With this first series of articles, CoVstat_IT opens its new economic research column. The final objective is to outline and implement a dedicated statistical dashboard similar to the epidemiological one, providing a comprehensible model and offering simplified interpretations accessible to the large public.
Since december 2019, the coronavirus epidemics has hit the heart of world manufacturing, China, and further expanded in the richest countries of the Far East, Europe and the American continent.
This spatial development of the pandemics is all but novel or surprising: history teaches us that frequent economic, social and cultural exchanges are typical vectors for pathogens.
Furthermore, geographers know very well that the temperate climate zones are the most subject to the development of infectious diseases, because of the same biological potential that helped their economic development in the first place.
Such a consideration leaves room for hope about the health state of the poorest equatorial and tropical regions, but also implies that, by hitting the richest world economies, COVID-19 will have a profound and somehow novel impact on global growth.
Domestic demand and domestic supply will be disrupted by the biologic damage of the virus and by the quarantine measures, whereas international demand and international supply will be disrupted by the interruption of global supply chains and by the reduction of logistic flows.
We could have used the term “depressed” in place of “disrupted”, in order to echo the 1929 crisis. However, in the last two decades, the term disruption has gained a specific technical, historical and economical nuance.
We believe that disruption represents the keyword to understand how the next great economic crisis, triggered by a health emergency, is going to be onthologically different from the Great Depression of the 1930s and from the oil crisis of the 1970s.

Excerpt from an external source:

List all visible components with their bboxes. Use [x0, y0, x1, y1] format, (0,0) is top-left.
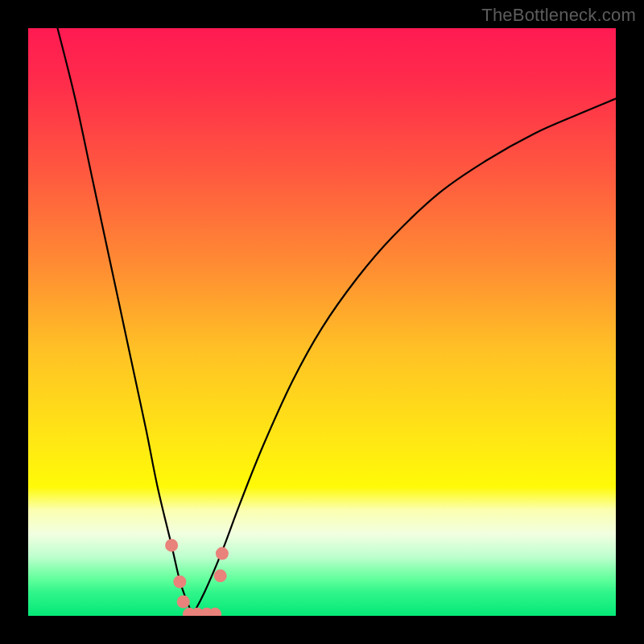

In reality, we will argue, the Great COVID-19 Lockdown sinks its deep roots in the Great Recession of 2007-2009.
Just a few years ago, the black swan could have been an ugly duckling; now, in the rubble, the n-th liquidity injection will not manage to instil a confidence largely lost since a long time.
What we need is a new Marshall Plan for a new economy.
We do not need more money and more debt to oil the wheels of a broken machine, we need instead to replace the cogs and fix the screws of the system: tested medicines, high-quality protective gear, advanced medical equipment, trained physicians, qualified laboratory scientists, certified food stocks, abundant energy reserves, next-generation technologies, accessible digital services, passionate administrative personnel with readily available technical, statistical and ecological know-how, etc.
We need everything money cannot buy right now in order to reboot the economy in virus-safe mode as soon as possible.
We urgently need to do it now for Europe in particular, and especially for Italy.